→ **Instructions for the task**: Pictures stay out; please output the remaining data exactly.

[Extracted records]
####

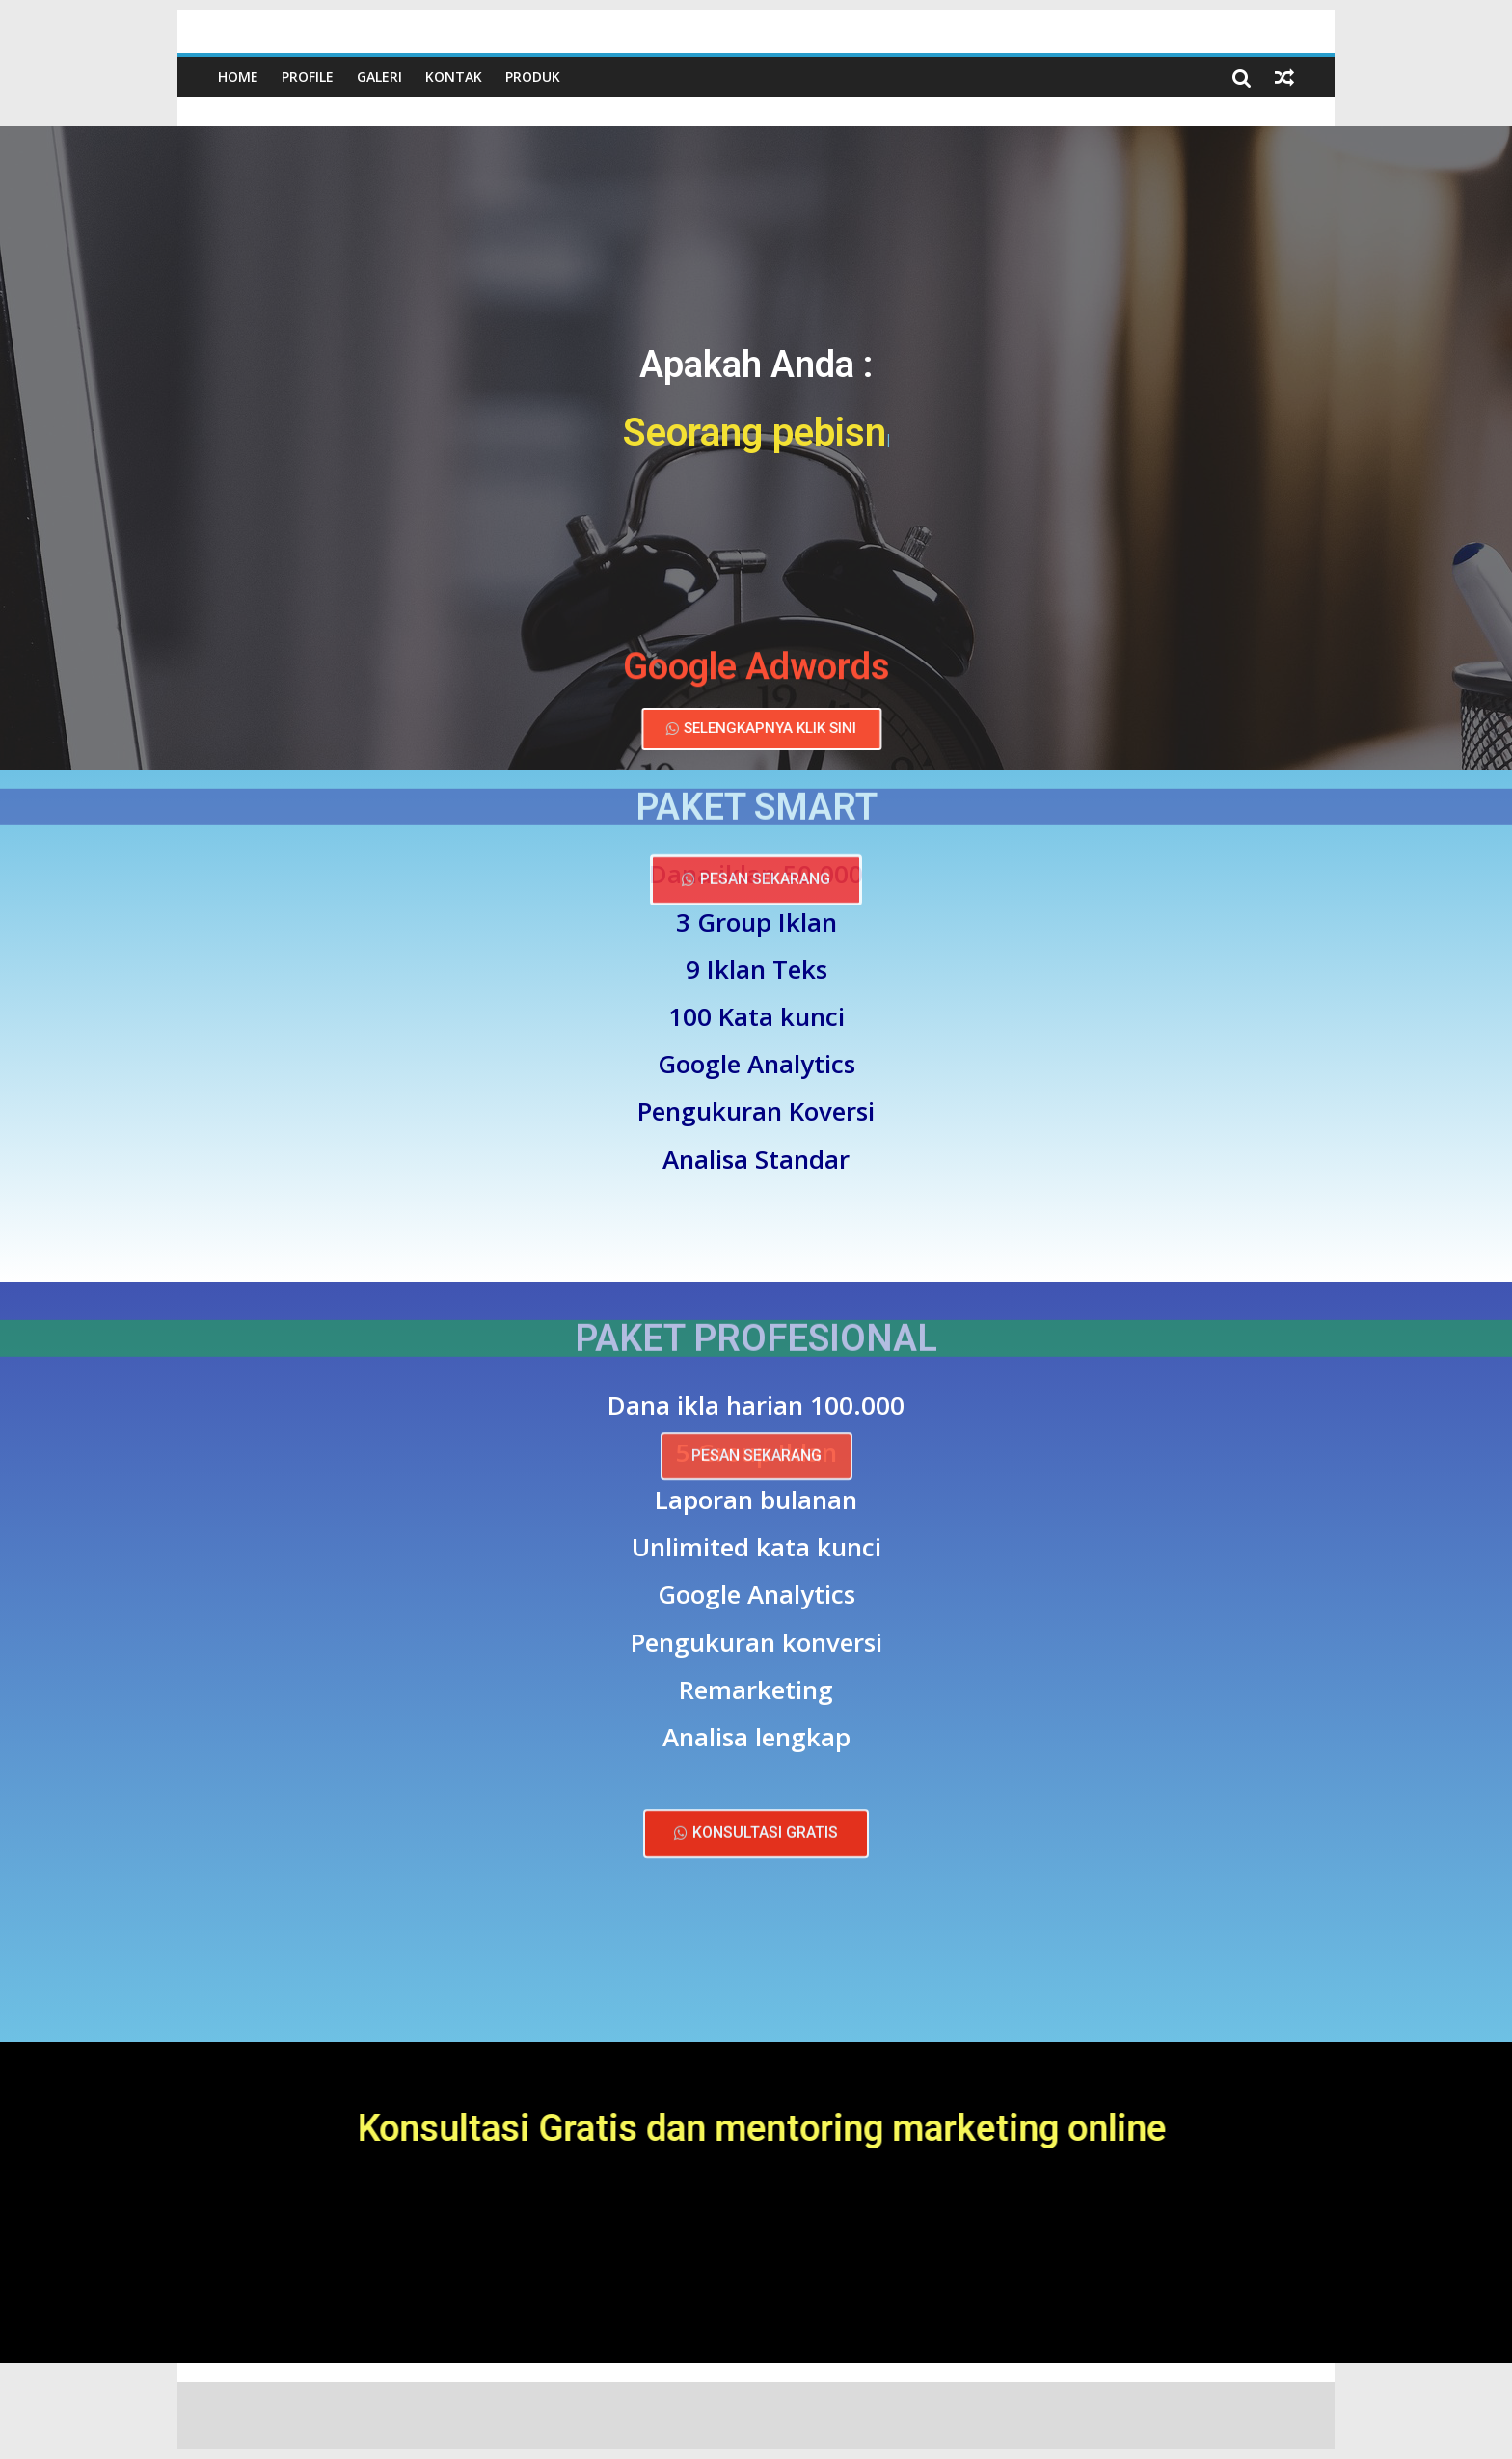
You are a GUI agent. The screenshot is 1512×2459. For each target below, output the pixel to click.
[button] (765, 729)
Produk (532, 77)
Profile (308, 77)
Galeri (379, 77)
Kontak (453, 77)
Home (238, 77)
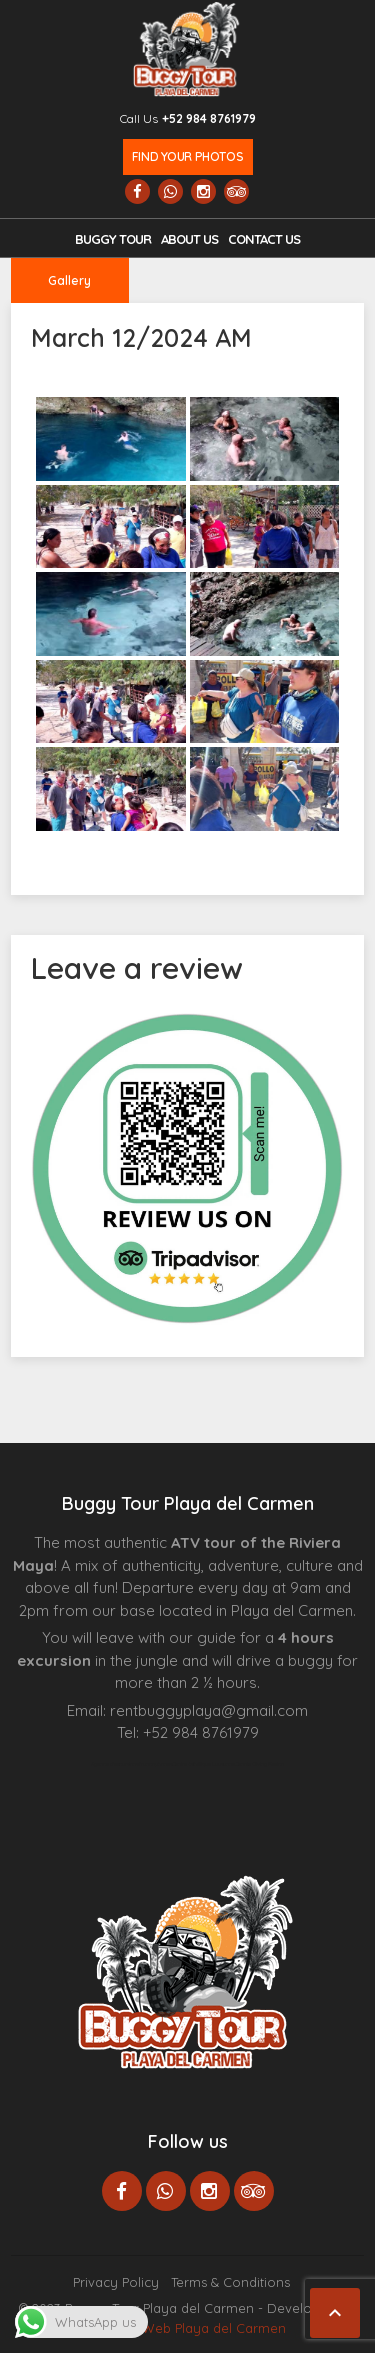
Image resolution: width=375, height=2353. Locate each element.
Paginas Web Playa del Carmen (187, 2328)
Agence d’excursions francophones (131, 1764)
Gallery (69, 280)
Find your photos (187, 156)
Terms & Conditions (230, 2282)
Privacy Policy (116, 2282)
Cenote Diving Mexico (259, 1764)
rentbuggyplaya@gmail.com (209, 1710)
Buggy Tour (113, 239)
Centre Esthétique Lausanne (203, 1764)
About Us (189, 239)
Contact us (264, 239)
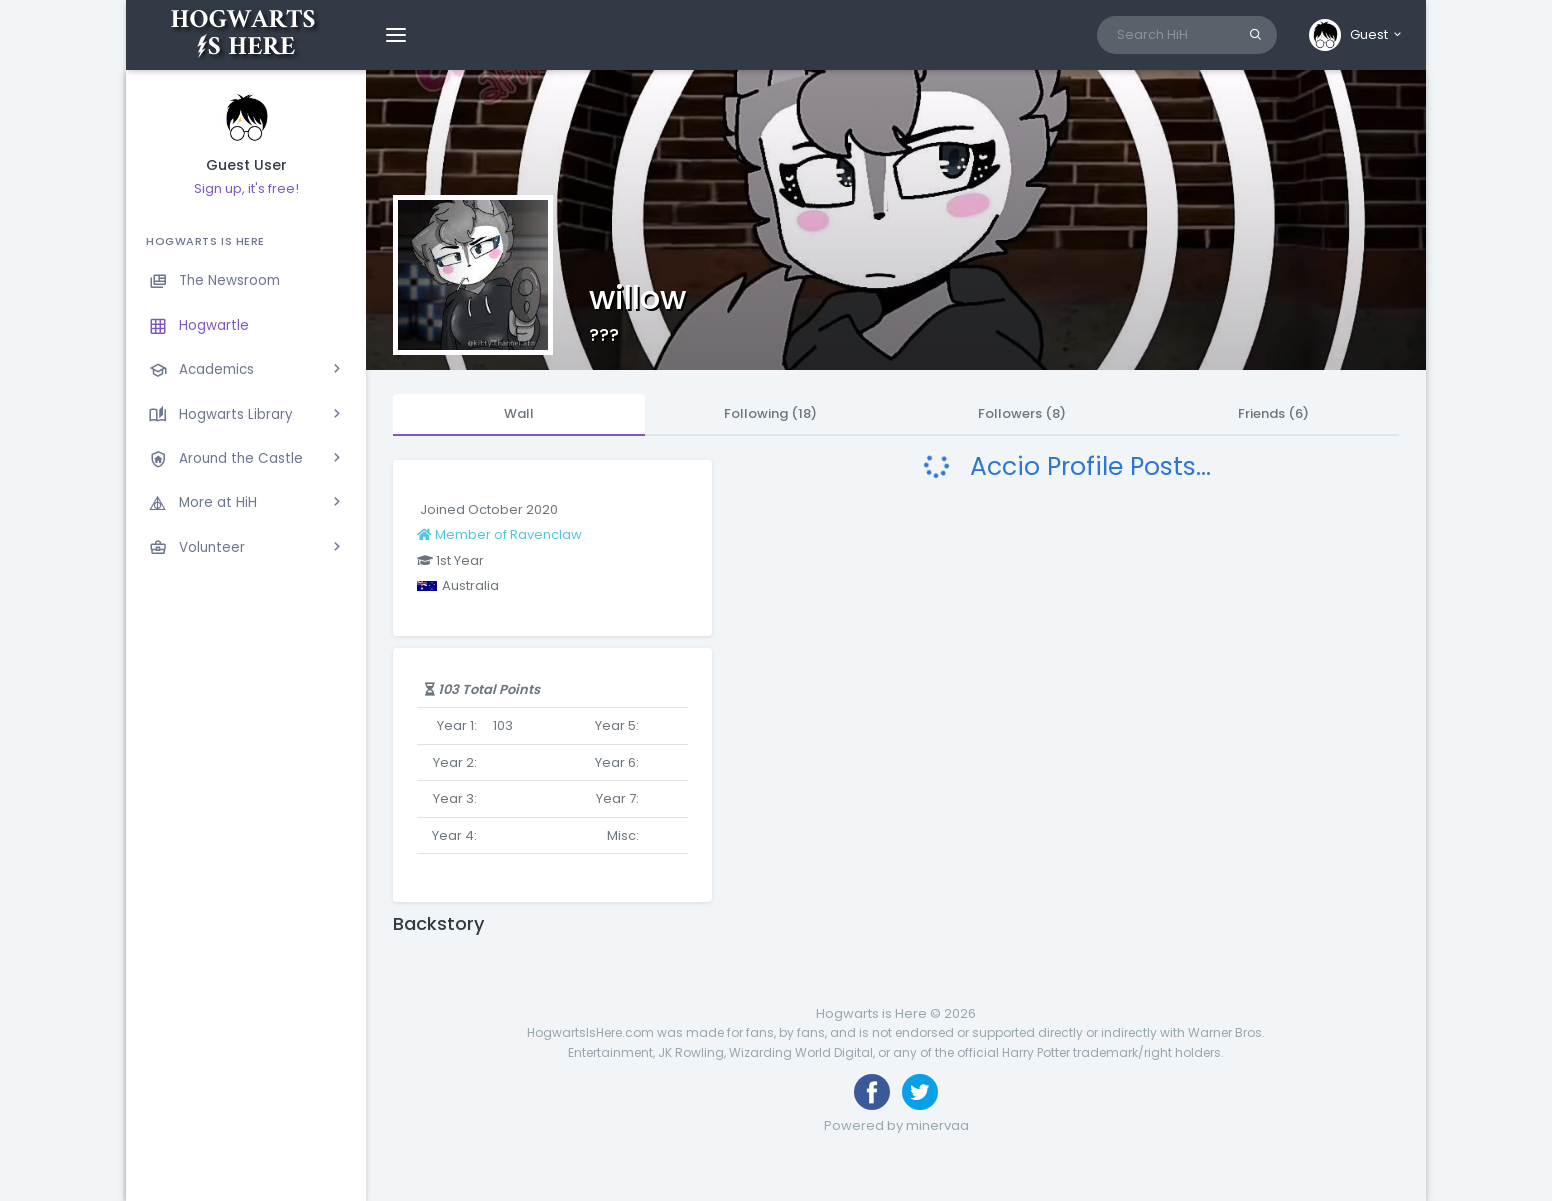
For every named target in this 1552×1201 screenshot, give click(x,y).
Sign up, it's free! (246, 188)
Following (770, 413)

####

→ **Answer area**:
You are a GUI agent. The screenshot is 1512×2459. For each target below, output the pixel to click.
[button] (765, 729)
Produk (532, 77)
Profile (308, 77)
Galeri (379, 77)
Kontak (453, 77)
Home (238, 77)
Image resolution: width=375, height=2353. Locate each element.
Paginas Web Playa del Carmen (187, 2328)
Agence d’excursions francophones (131, 1764)
Gallery (69, 280)
Find your photos (187, 156)
Terms & Conditions (230, 2282)
Privacy Policy (116, 2282)
Cenote Diving Mexico (259, 1764)
rentbuggyplaya@gmail.com (209, 1710)
Buggy Tour (113, 239)
Centre Esthétique Lausanne (203, 1764)
About Us (189, 239)
Contact us (264, 239)
For every named target in this 1552×1201 screenshot, give click(x,y).
Sign up, it's free! (246, 188)
Following (770, 413)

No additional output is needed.